The central bank said it believes the recovery achieved by the country’s balance of payments (BOP) position in July will not negatively impact the strength of the local currency in the coming months.
The Bangko Sentral ng Pilipinas (BSP) comment was in reaction to a joint report from First Metro Investments Corp. and the University of Asia and the Pacific which projected that the Philippine peso may depreciate in the coming months as the US dollar strengthens and the BSP rebuilds its international reserves.
“We don’t expect that the recovery in the balance of payments should lead to a weakening of the domestic currency,” BSP Deputy Governor Diwa Guinigundo said in a text message.
Guinigundo was referring to the $501 million payments surplus recorded for July, a reversal of the $24 million deficit posted in June.
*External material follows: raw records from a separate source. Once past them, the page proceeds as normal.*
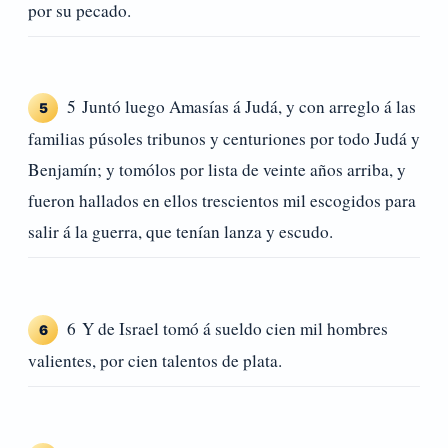
por su pecado.
5 Juntó luego Amasías á Judá, y con arreglo á las
5
familias púsoles tribunos y centuriones por todo Judá y
Benjamín; y tomólos por lista de veinte años arriba, y
fueron hallados en ellos trescientos mil escogidos para
salir á la guerra, que tenían lanza y escudo.
6 Y de Israel tomó á sueldo cien mil hombres
6
valientes, por cien talentos de plata.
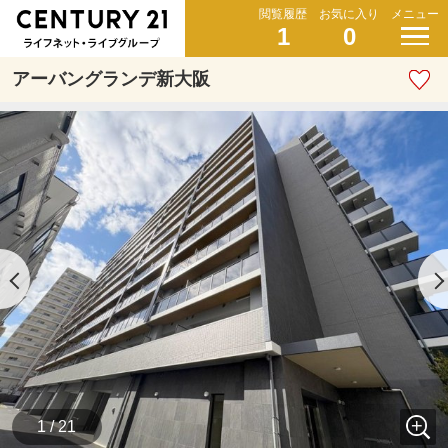
閲覧履歴
お気に入り
メニュー
1
0
アーバングランデ新大阪
1 / 21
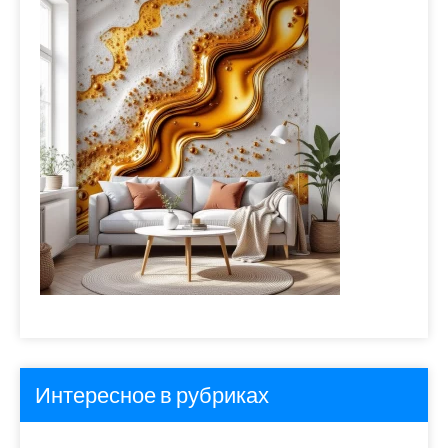
Интересное в рубриках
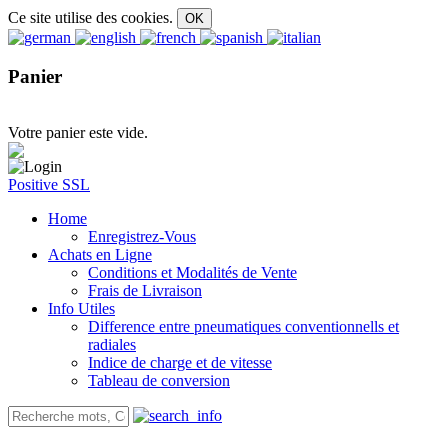
Ce site utilise des cookies.
Panier
Votre panier este vide.
Positive SSL
Home
Enregistrez-Vous
Achats en Ligne
Conditions et Modalités de Vente
Frais de Livraison
Info Utiles
Difference entre pneumatiques conventionnells et
radiales
Indice de charge et de vitesse
Tableau de conversion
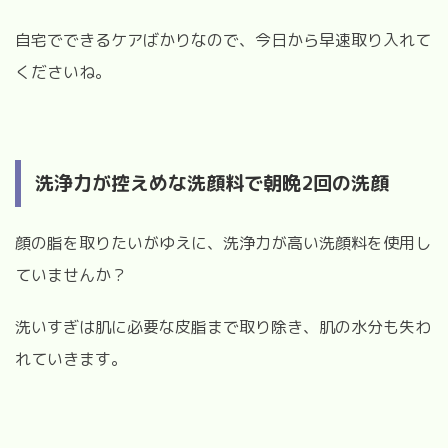
自宅でできるケアばかりなので、今日から早速取り入れて
くださいね。
洗浄力が控えめな洗顔料で朝晩2回の洗顔
顔の脂を取りたいがゆえに、洗浄力が高い洗顔料を使用し
ていませんか？
洗いすぎは肌に必要な皮脂まで取り除き、肌の水分も失わ
れていきます。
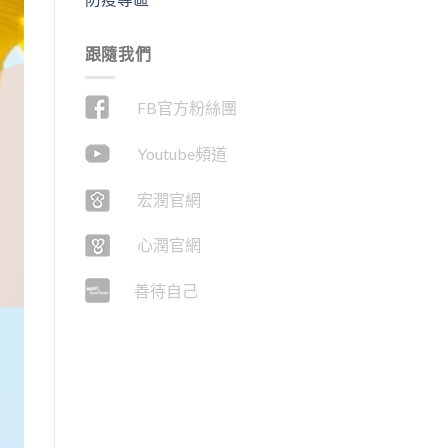
跟隨我們
FB官方粉絲團
Youtube頻道
宏潤官網
心潤官網
善待自己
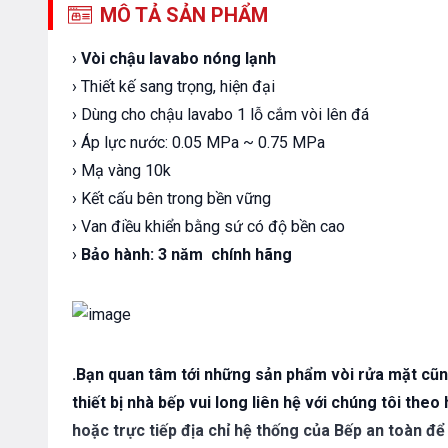
MÔ TẢ SẢN PHẨM
›
Vòi chậu lavabo nóng lạnh
› Thiết kế sang trọng, hiện đại
› Dùng cho chậu lavabo 1 lỗ cắm vòi lên đá
› Áp lực nước: 0.05 MPa ~ 0.75 MPa
› Mạ vàng 10k
› Kết cấu bên trong bền vững
› Van điều khiển bằng sứ có độ bền cao
›
Bảo hành:
3 năm chính hãng
.Bạn quan tâm tới những sản phẩm vòi rửa mặt cũn
thiết bị nhà bếp vui long liên hệ với chúng tôi th
hoặc trực tiếp địa chỉ hệ thống của Bếp an toàn để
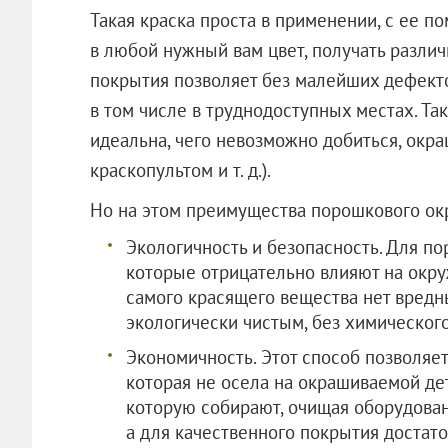
Такая краска проста в применении, с ее 
в любой нужный вам цвет, получать различ
покрытия позволяет без малейших дефекто
в том числе в труднодоступных местах. Так
идеальна, чего невозможно добиться, окра
краскопультом и т. д.).
Но на этом преимущества порошкового ок
Экологичность и безопасность. Для п
которые отрицательно влияют на окру
самого красящего вещества нет вредн
экологически чистым, без химического
Экономичность. Этот способ позволяет 
которая не осела на окрашиваемой дет
которую собирают, очищая оборудовани
а для качественного покрытия достато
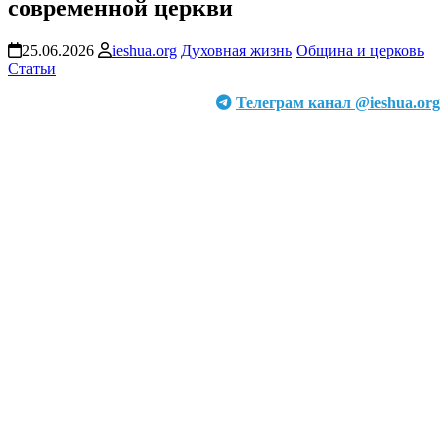
современной церкви
25.06.2026
ieshua.org
Духовная жизнь
Община и церковь
Статьи
Телеграм канал @ieshua.org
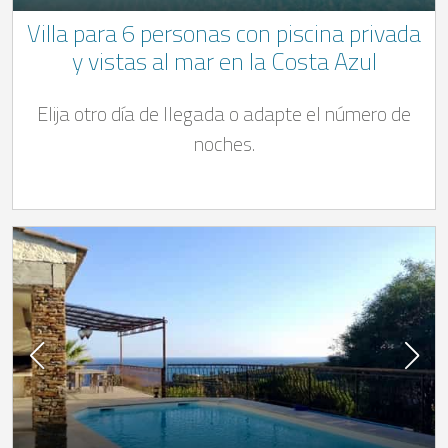
Villa para 6 personas con piscina privada
y vistas al mar en la Costa Azul
Elija otro día de llegada o adapte el número de
noches.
This has led to a narrowing of the cumulative BOP deficit for the first seven months of the year to $3.64 billion.
The BSP official explained that more dollar inflows would allow the central bank to manage its international reserves as a buffer to external shocks without any collateral impact on the stability of the peso.
“It remains a tight balancing act on the part of the BSP, which remains focused on promoting price and financial stability,” he said.
The balance of payments summarizes the country’s economic transactions with the rest of the world over a certain period. It consists of the current account, the capital account, and the financial account.
For the full year, the BSP is targeting a payments surplus of $1.1 billion, equivalent to 0.3 percent of the country’s gross domestic product. The central bank said that the BOP surplus target is still attainable despite the country’s cumulative BOP position remaining in deficit as of July.